Among other options, retail tenants filing for bankruptcy generally have the ability to reject their unexpired store leases. Lease rejection is similar to termination and allows tenants to avoid performing their future lease obligations while leaving landlords with only general unsecured claims, which, as noted in earlier issues, generally will not have meaningful value. Landlords’ rejection claims are capped—which we’ll introduce below and explore in more detail in a later issue—but there are also potential pre-petition and administrative (post-petition) claims.

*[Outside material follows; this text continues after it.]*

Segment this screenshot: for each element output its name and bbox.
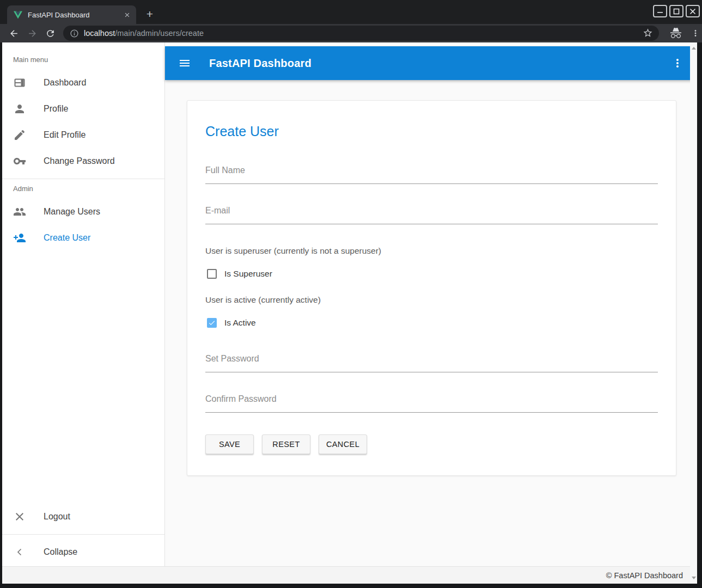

When tenants file a motion to reject one or more leases, they will generally propose a fixed rejection effective date. It’s important, however, for the rejection to be effective as of the later of a date certain and when the tenant turns over the premises by written notice while providing keys, key codes, and security codes to the landlord. Critically, any remaining personal property at the leased premises must be deemed abandoned, with the landlord able to dispose of it without liability. It’s also best practice to require the tenant to remove all hazardous materials and personally identifiable information (PII) prior to rejection. All of these measures—which should be memorialized in a Bankruptcy Court order—are meant to ensure the landlord has full dominion and control of the leased premises upon rejection, which is also when the tenant may no longer have an insurable interest under the lease
In larger retail cases, tenants often file a motion to establish procedures to be followed for all lease rejections to streamline the process going forward. Lease rejection motions or notices are not the final word, however. The tenant may withdraw the proposed rejection as to certain leases if, for example, last-minute agreements are reached with landlords for the tenant’s assumption of the leases. Given this dynamic, lease rejections may be used tactically by retail tenants to elicit better terms from a landlord. If the lease does end up getting rejected, the landlord is entitled to file claims for: (a) the pre-bankruptcy amounts owed under the lease and (b) the damages caused by the lease rejection. The rejection damages portion of the claim is capped at the “rent reserved” for the greater of (i) one year or (ii) 15 percent of the remaining lease term, not to exceed three years. The rejection damages cap is designed to approximate the landlord’s actual damages from the rejection of the lease in light of the expected eventual reletting of the premises and to prevent landlords from holding an outsized portion of the claims against the tenant given the typically lengthy term of commercial leases. There are often open questions as to what constitutes “rent reserved” and how lease obligations are calculated under the cap, which are outside of the scope of this issue.
Prior to a lease being rejected, the tenant often runs a store closing or inventory liquidation sale at the store, which Bankruptcy Courts almost always permit despite many leases conditioning or prohibiting these types of sales. The conduct of these sales in retail bankruptcy cases—including what landlords can do to protect the premises—will be covered in the next issue of Bankruptcy Basics for Retail Landlords.